* Records for the exercise *
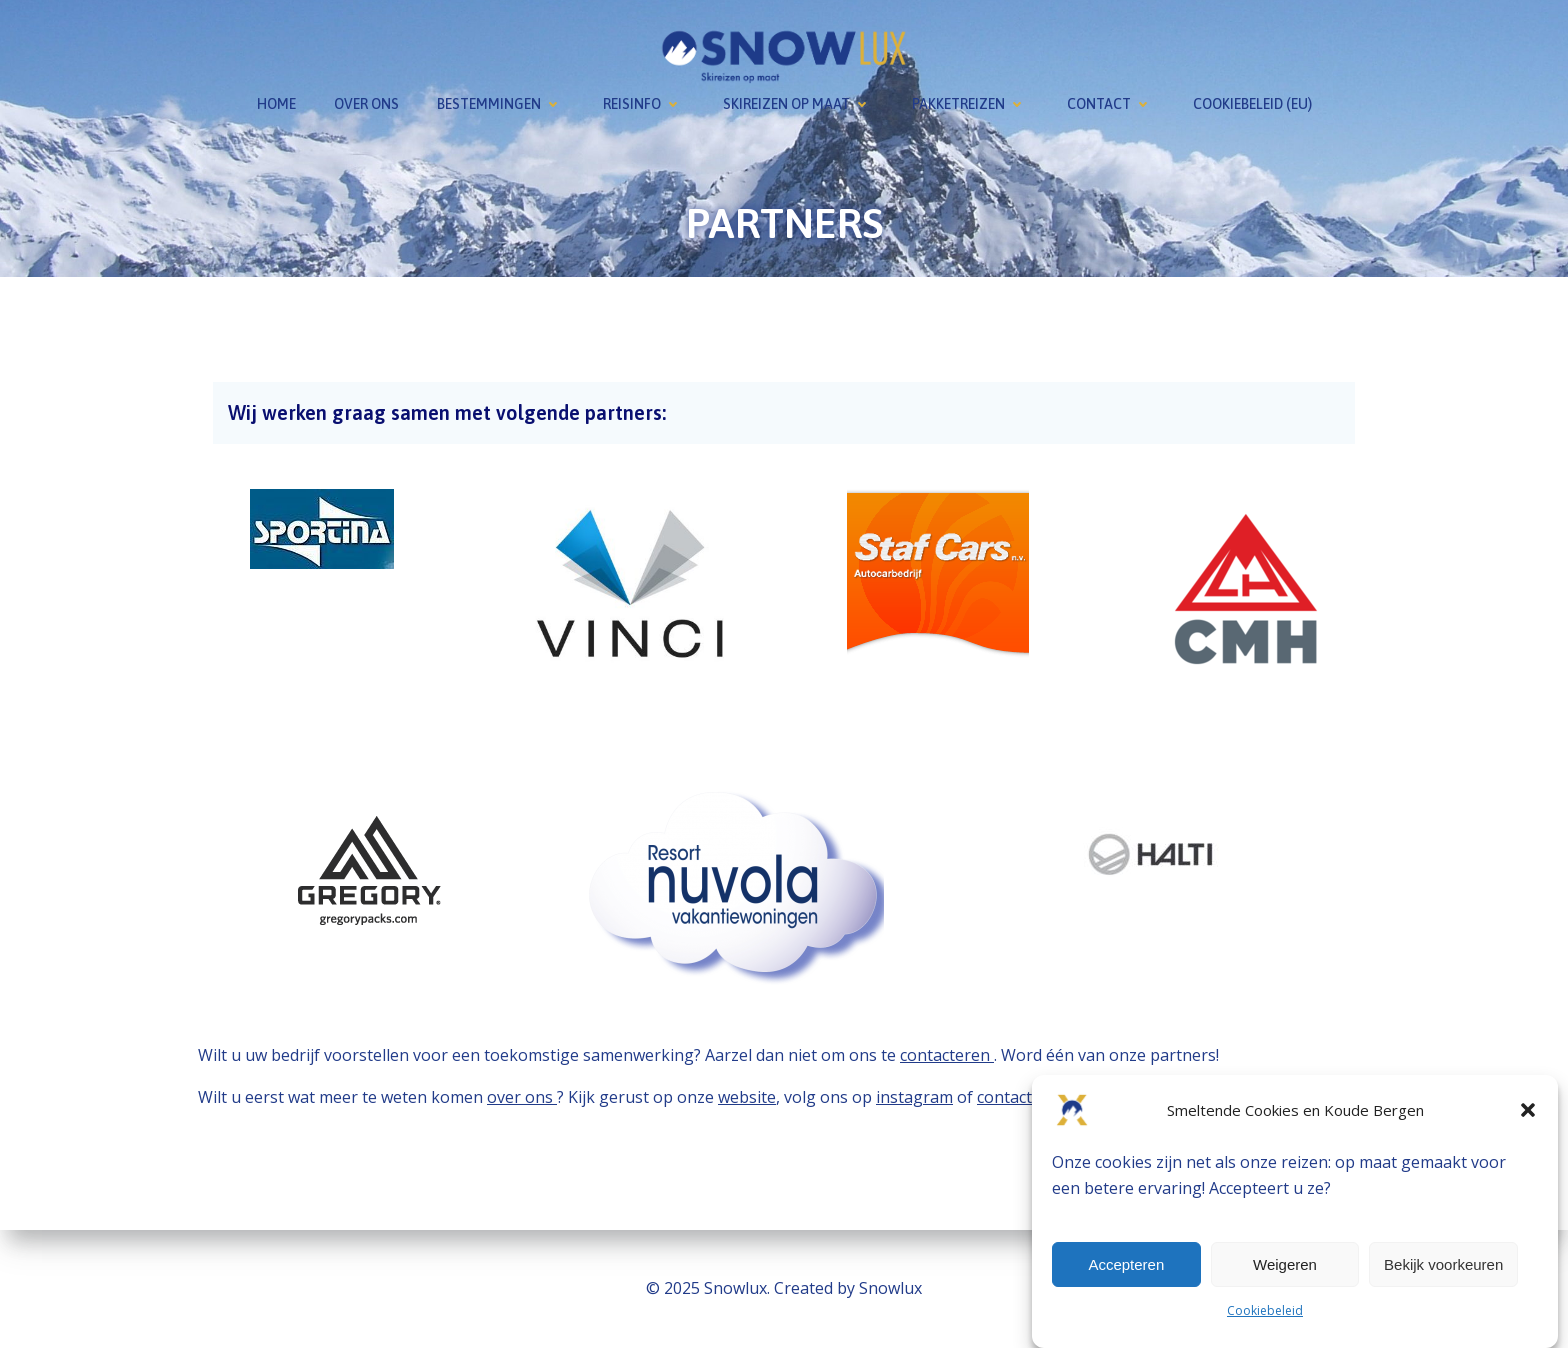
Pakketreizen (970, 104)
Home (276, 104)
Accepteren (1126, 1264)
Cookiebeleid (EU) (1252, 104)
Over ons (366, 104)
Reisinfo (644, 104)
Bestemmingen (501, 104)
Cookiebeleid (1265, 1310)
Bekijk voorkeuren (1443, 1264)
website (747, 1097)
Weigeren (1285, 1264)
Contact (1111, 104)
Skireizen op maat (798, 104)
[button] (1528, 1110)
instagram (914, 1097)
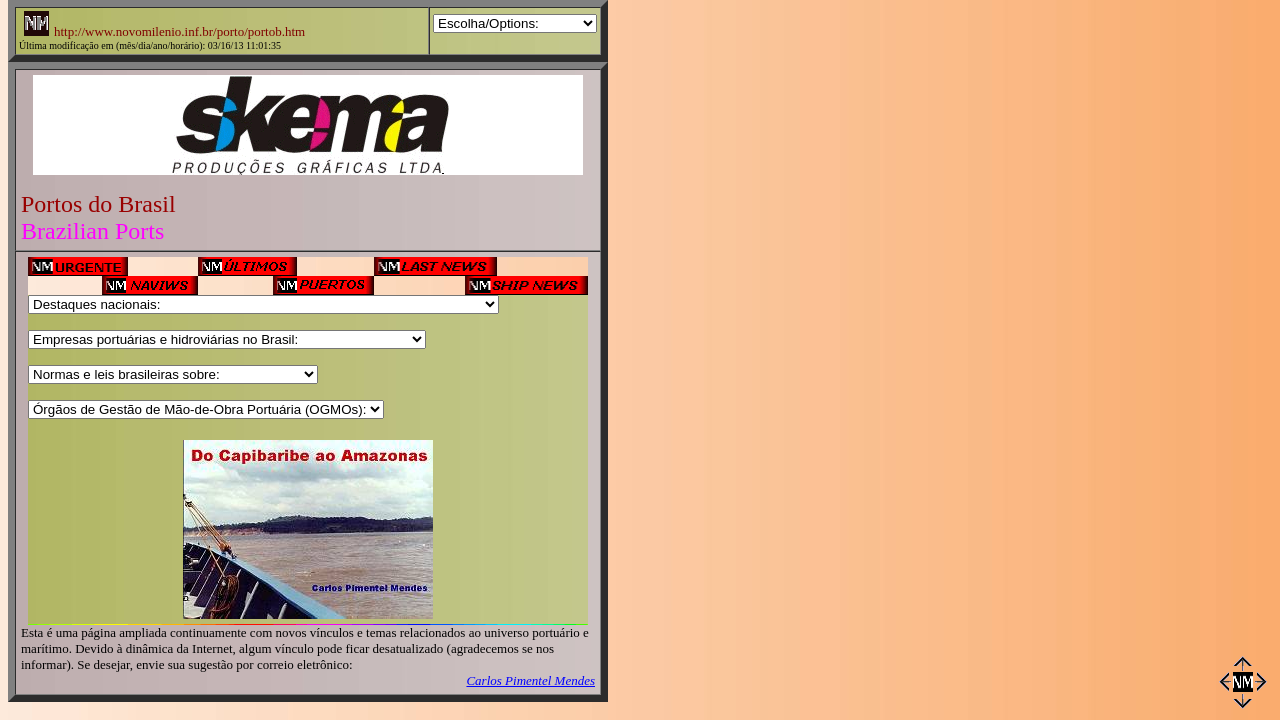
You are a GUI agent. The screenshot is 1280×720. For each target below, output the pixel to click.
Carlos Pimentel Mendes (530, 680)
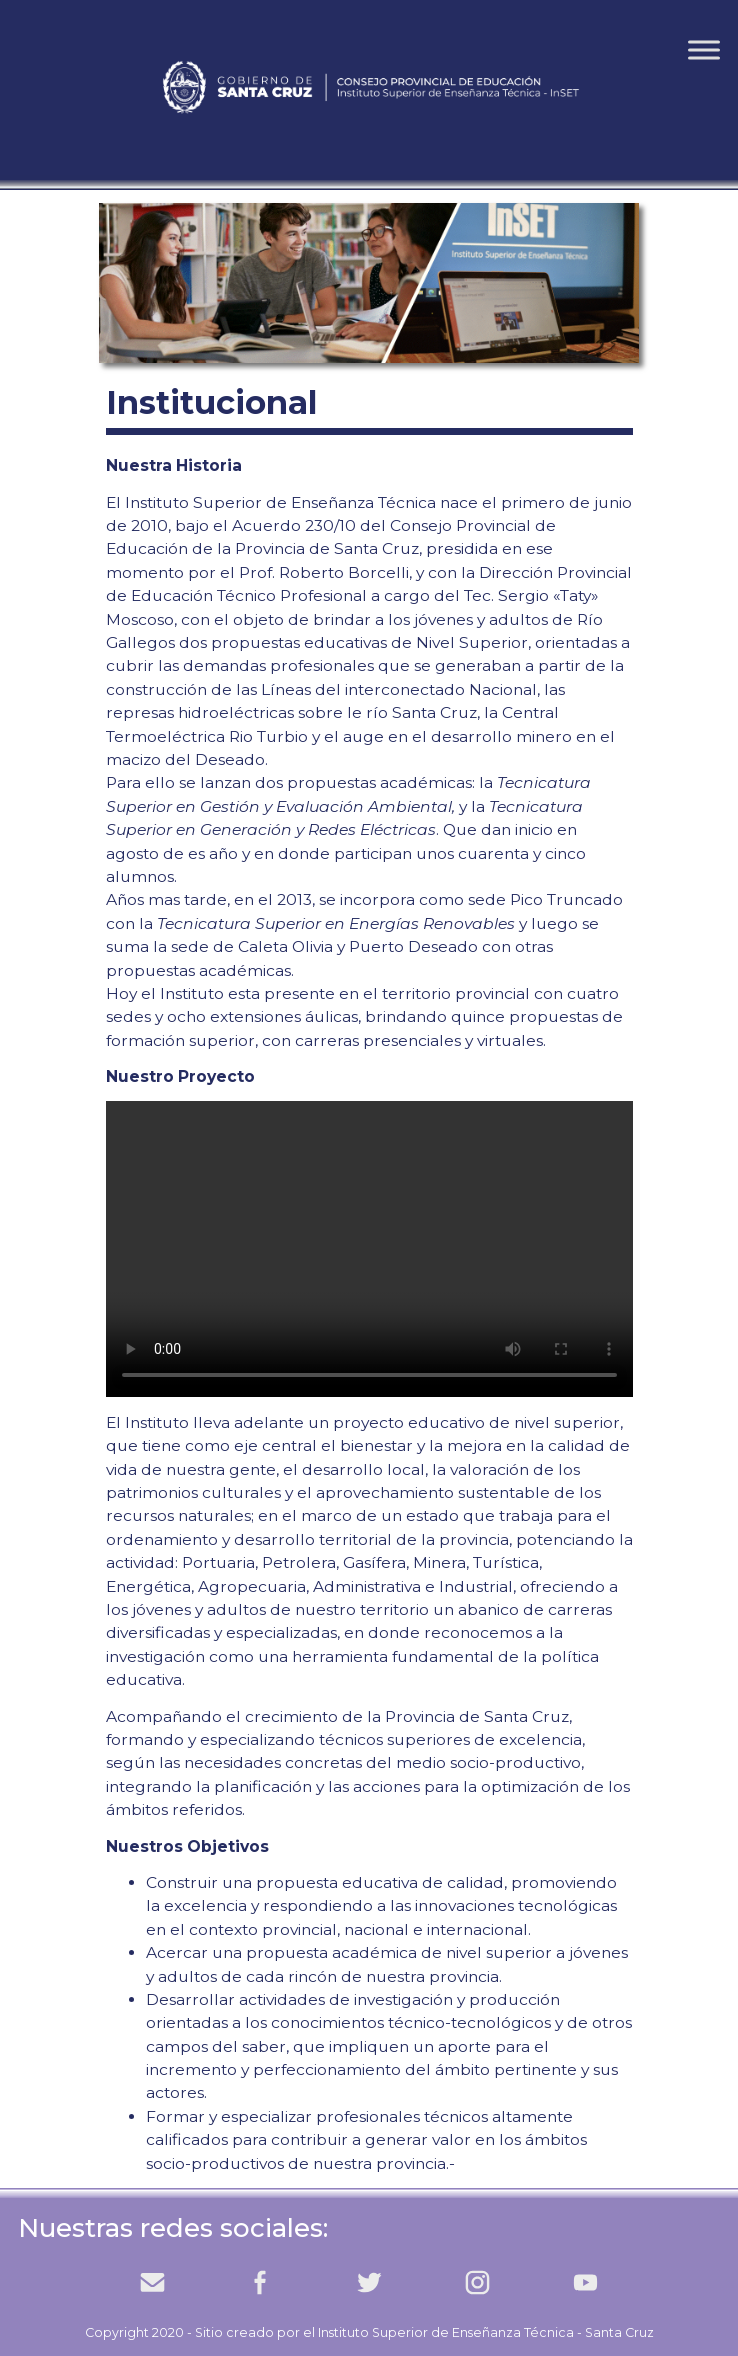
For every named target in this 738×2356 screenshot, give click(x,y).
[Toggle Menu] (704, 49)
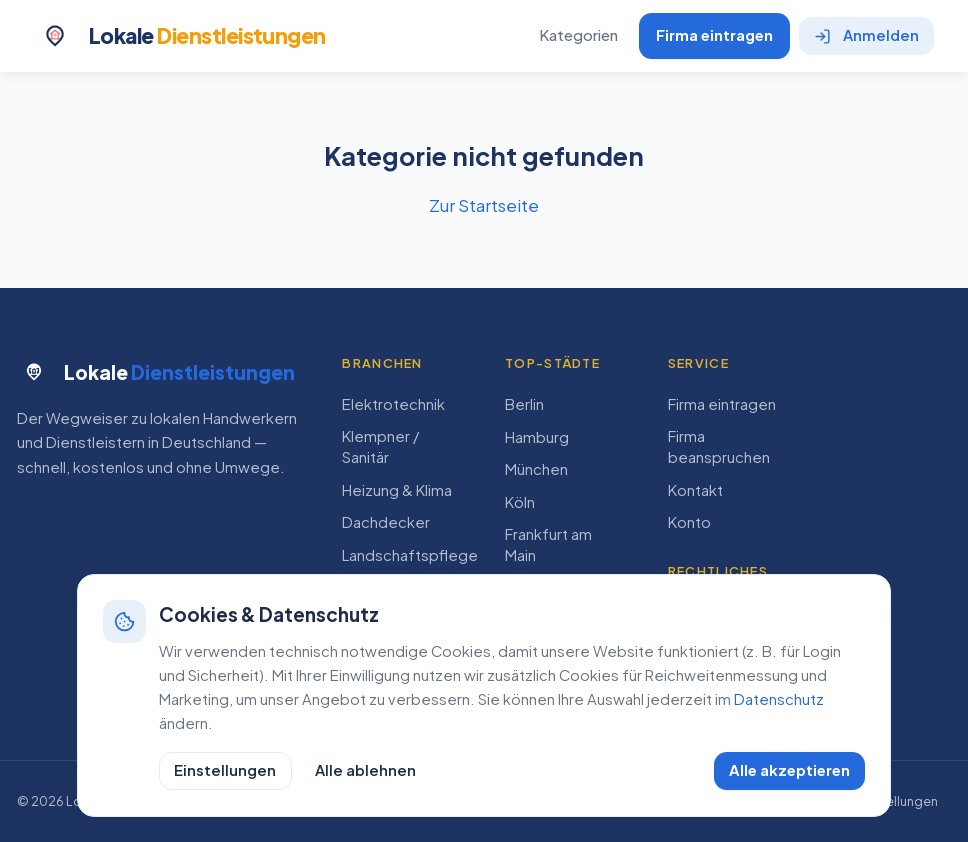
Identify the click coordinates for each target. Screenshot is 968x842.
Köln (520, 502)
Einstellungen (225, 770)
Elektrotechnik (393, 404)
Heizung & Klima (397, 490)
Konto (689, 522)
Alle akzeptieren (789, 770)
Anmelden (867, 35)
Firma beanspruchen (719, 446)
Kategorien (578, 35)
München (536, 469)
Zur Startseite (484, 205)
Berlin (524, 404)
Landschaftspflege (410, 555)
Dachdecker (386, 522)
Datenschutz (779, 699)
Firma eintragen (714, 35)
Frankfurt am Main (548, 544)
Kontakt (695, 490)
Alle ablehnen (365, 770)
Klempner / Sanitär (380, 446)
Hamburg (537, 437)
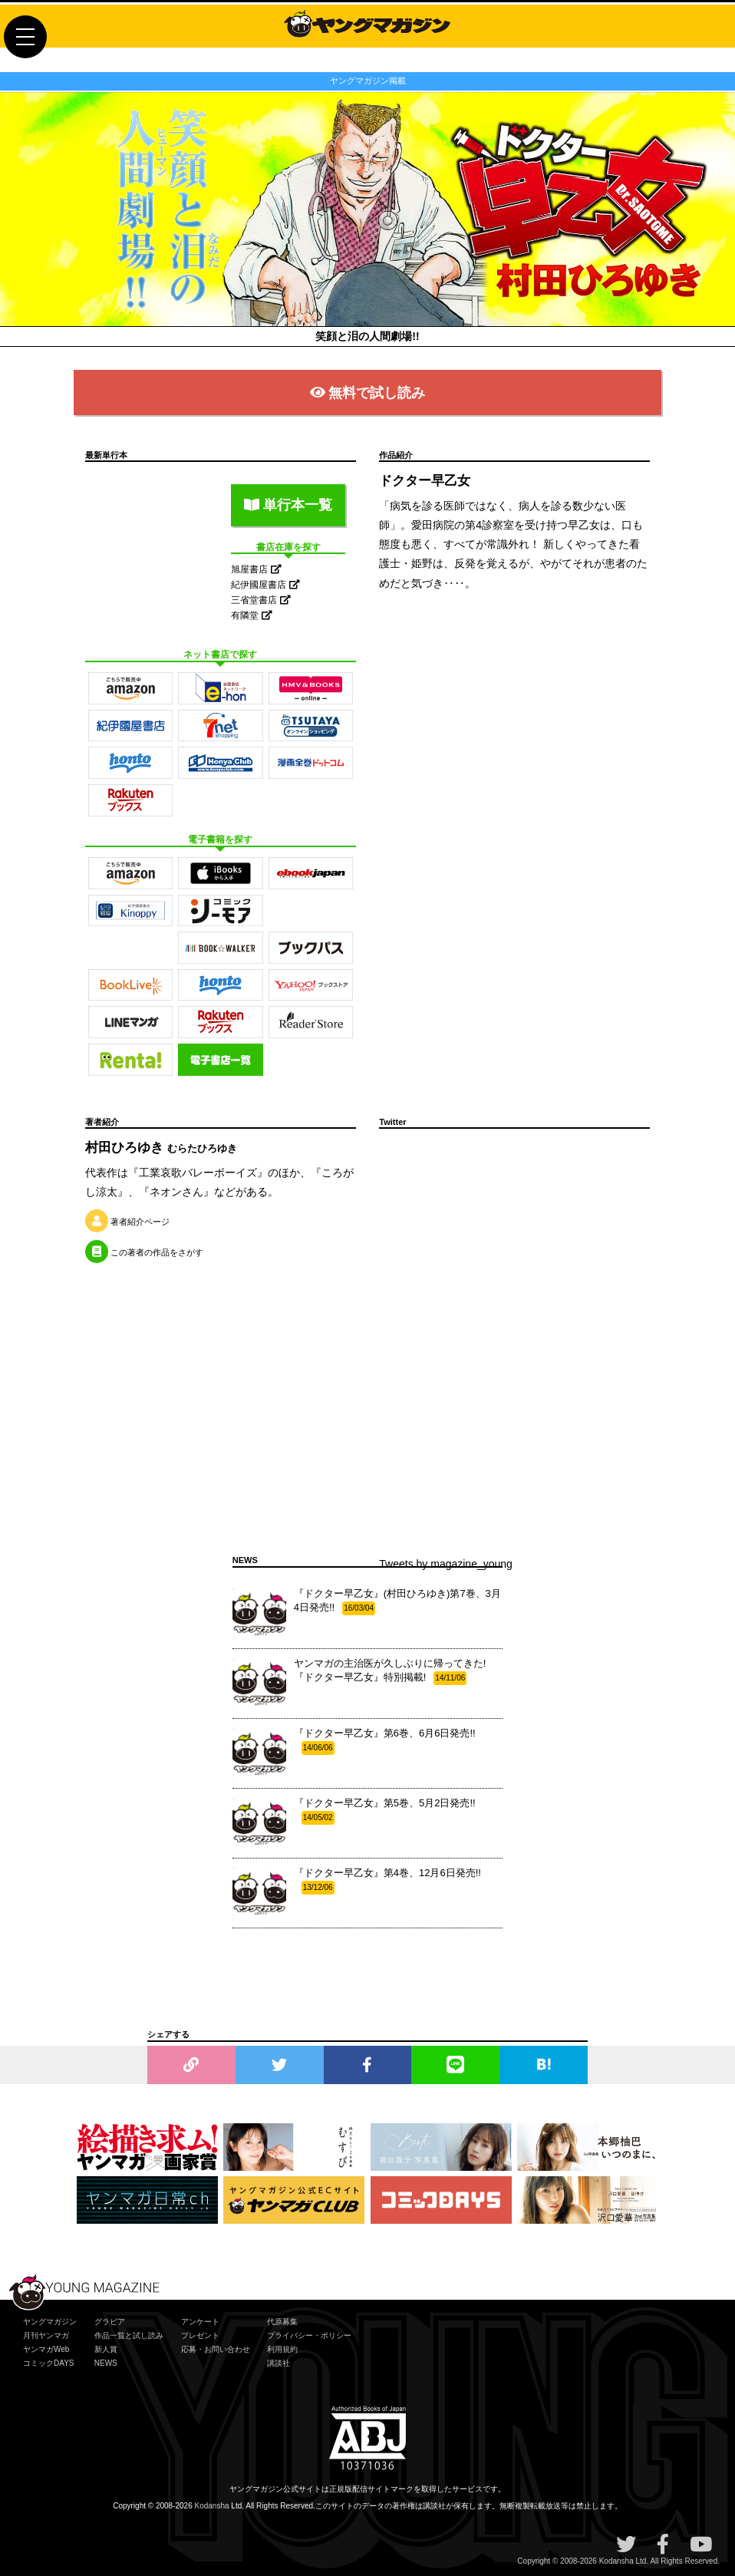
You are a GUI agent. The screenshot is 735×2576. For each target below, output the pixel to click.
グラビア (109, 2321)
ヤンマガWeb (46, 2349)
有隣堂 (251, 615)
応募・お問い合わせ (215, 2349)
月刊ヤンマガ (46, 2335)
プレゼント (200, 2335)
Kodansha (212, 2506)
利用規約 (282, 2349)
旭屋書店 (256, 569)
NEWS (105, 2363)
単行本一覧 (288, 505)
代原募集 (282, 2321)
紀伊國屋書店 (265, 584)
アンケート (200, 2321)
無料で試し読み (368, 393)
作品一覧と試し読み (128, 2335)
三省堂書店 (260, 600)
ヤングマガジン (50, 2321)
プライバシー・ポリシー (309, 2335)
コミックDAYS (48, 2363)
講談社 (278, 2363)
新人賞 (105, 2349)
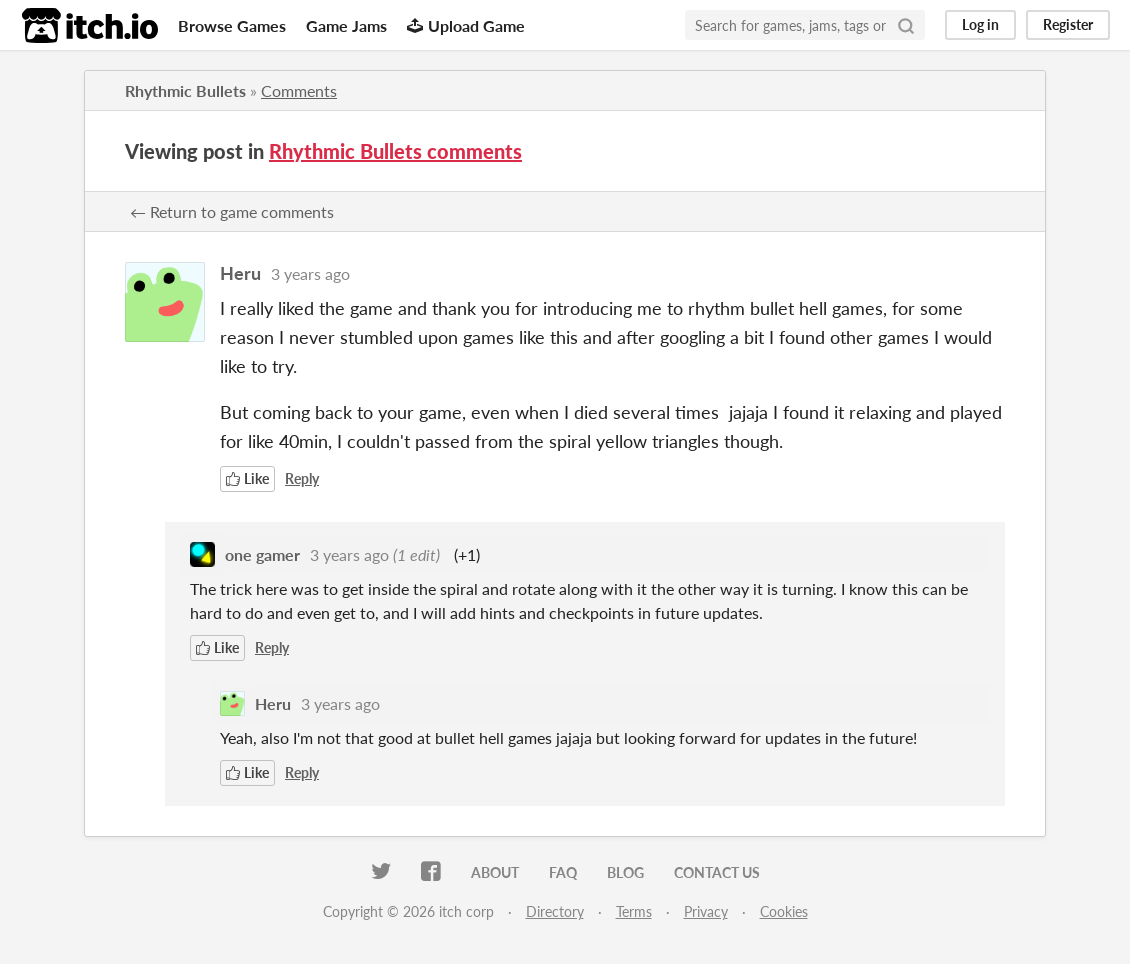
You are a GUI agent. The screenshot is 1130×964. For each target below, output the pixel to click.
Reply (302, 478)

* Action item *
Determine how many lines above contain "each" as a word or string. Give the number alone.

* Result below *
4